Page-level text extractions:
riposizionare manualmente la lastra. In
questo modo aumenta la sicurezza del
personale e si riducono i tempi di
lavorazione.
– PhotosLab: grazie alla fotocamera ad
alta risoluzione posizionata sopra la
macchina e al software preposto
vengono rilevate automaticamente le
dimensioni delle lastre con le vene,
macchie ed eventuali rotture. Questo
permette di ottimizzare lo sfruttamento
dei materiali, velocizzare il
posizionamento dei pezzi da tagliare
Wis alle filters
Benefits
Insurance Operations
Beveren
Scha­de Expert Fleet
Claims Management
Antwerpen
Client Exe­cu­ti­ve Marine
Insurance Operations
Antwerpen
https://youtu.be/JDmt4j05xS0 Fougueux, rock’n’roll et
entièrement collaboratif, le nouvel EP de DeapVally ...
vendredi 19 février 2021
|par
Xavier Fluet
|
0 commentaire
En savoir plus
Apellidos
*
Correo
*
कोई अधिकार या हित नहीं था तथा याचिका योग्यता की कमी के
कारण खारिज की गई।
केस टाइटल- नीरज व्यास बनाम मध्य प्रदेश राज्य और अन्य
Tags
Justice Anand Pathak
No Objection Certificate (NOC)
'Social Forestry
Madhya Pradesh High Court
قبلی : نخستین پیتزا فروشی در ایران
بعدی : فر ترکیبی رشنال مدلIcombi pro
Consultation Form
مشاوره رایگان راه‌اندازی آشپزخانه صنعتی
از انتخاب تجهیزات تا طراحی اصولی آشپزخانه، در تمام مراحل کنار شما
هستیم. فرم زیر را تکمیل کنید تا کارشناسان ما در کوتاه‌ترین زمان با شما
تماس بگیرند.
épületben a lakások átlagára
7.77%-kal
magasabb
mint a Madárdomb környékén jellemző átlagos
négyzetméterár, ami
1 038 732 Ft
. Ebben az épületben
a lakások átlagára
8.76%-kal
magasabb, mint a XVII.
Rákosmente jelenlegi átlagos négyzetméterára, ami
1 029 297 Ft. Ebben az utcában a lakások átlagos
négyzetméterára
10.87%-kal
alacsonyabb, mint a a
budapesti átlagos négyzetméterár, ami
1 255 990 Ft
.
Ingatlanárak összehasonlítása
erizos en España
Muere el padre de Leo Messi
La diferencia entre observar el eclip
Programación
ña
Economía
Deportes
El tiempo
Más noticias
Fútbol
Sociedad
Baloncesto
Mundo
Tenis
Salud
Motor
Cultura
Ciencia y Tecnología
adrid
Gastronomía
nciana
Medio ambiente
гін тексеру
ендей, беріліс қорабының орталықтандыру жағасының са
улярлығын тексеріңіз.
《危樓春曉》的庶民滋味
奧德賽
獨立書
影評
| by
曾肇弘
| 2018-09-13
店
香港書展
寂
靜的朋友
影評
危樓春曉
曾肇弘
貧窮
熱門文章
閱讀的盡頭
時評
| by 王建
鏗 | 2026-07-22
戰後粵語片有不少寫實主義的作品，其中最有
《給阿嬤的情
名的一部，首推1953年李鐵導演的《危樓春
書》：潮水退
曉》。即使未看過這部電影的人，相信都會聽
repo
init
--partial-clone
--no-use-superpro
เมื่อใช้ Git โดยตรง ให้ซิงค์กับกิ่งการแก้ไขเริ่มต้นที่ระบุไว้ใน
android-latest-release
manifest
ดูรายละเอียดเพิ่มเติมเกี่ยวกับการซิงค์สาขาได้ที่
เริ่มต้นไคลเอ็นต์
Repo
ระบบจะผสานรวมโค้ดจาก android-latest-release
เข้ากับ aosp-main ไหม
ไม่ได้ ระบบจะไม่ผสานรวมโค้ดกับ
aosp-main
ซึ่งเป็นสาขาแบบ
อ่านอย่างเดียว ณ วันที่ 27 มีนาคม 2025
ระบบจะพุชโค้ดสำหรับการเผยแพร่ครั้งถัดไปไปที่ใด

Your objective: Output all of the data in full, exactly as given.

Exercise response:
riposizionare manualmente la lastra. In
questo modo aumenta la sicurezza del
personale e si riducono i tempi di
lavorazione.
– PhotosLab: grazie alla fotocamera ad
alta risoluzione posizionata sopra la
macchina e al software preposto
vengono rilevate automaticamente le
dimensioni delle lastre con le vene,
macchie ed eventuali rotture. Questo
permette di ottimizzare lo sfruttamento
dei materiali, velocizzare il
posizionamento dei pezzi da tagliare
Wis alle filters
Benefits
Insurance Operations
Beveren
Scha­de Expert Fleet
Claims Management
Antwerpen
Client Exe­cu­ti­ve Marine
Insurance Operations
Antwerpen
https://youtu.be/JDmt4j05xS0 Fougueux, rock’n’roll et
entièrement collaboratif, le nouvel EP de DeapVally ...
vendredi 19 février 2021
|par
Xavier Fluet
|
0 commentaire
En savoir plus
Apellidos
*
Correo
*
कोई अधिकार या हित नहीं था तथा याचिका योग्यता की कमी के
कारण खारिज की गई।
केस टाइटल- नीरज व्यास बनाम मध्य प्रदेश राज्य और अन्य
Tags
Justice Anand Pathak
No Objection Certificate (NOC)
'Social Forestry
Madhya Pradesh High Court
قبلی : نخستین پیتزا فروشی در ایران
بعدی : فر ترکیبی رشنال مدلIcombi pro
Consultation Form
مشاوره رایگان راه‌اندازی آشپزخانه صنعتی
از انتخاب تجهیزات تا طراحی اصولی آشپزخانه، در تمام مراحل کنار شما
هستیم. فرم زیر را تکمیل کنید تا کارشناسان ما در کوتاه‌ترین زمان با شما
تماس بگیرند.
épületben a lakások átlagára
7.77%-kal
magasabb
mint a Madárdomb környékén jellemző átlagos
négyzetméterár, ami
1 038 732 Ft
. Ebben az épületben
a lakások átlagára
8.76%-kal
magasabb, mint a XVII.
Rákosmente jelenlegi átlagos négyzetméterára, ami
1 029 297 Ft. Ebben az utcában a lakások átlagos
négyzetméterára
10.87%-kal
alacsonyabb, mint a a
budapesti átlagos négyzetméterár, ami
1 255 990 Ft
.
Ingatlanárak összehasonlítása
erizos en España
Muere el padre de Leo Messi
La diferencia entre observar el eclip
Programación
ña
Economía
Deportes
El tiempo
Más noticias
Fútbol
Sociedad
Baloncesto
Mundo
Tenis
Salud
Motor
Cultura
Ciencia y Tecnología
adrid
Gastronomía
nciana
Medio ambiente
гін тексеру
ендей, беріліс қорабының орталықтандыру жағасының са
улярлығын тексеріңіз.
《危樓春曉》的庶民滋味
奧德賽
獨立書
影評
| by
曾肇弘
| 2018-09-13
店
香港書展
寂
靜的朋友
影評
危樓春曉
曾肇弘
貧窮
熱門文章
閱讀的盡頭
時評
| by 王建
鏗 | 2026-07-22
戰後粵語片有不少寫實主義的作品，其中最有
《給阿嬤的情
名的一部，首推1953年李鐵導演的《危樓春
書》：潮水退
曉》。即使未看過這部電影的人，相信都會聽
repo
init
--partial-clone
--no-use-superpro
เมื่อใช้ Git โดยตรง ให้ซิงค์กับกิ่งการแก้ไขเริ่มต้นที่ระบุไว้ใน
android-latest-release
manifest
ดูรายละเอียดเพิ่มเติมเกี่ยวกับการซิงค์สาขาได้ที่
เริ่มต้นไคลเอ็นต์
Repo
ระบบจะผสานรวมโค้ดจาก android-latest-release
เข้ากับ aosp-main ไหม
ไม่ได้ ระบบจะไม่ผสานรวมโค้ดกับ
aosp-main
ซึ่งเป็นสาขาแบบ
อ่านอย่างเดียว ณ วันที่ 27 มีนาคม 2025
ระบบจะพุชโค้ดสำหรับการเผยแพร่ครั้งถัดไปไปที่ใด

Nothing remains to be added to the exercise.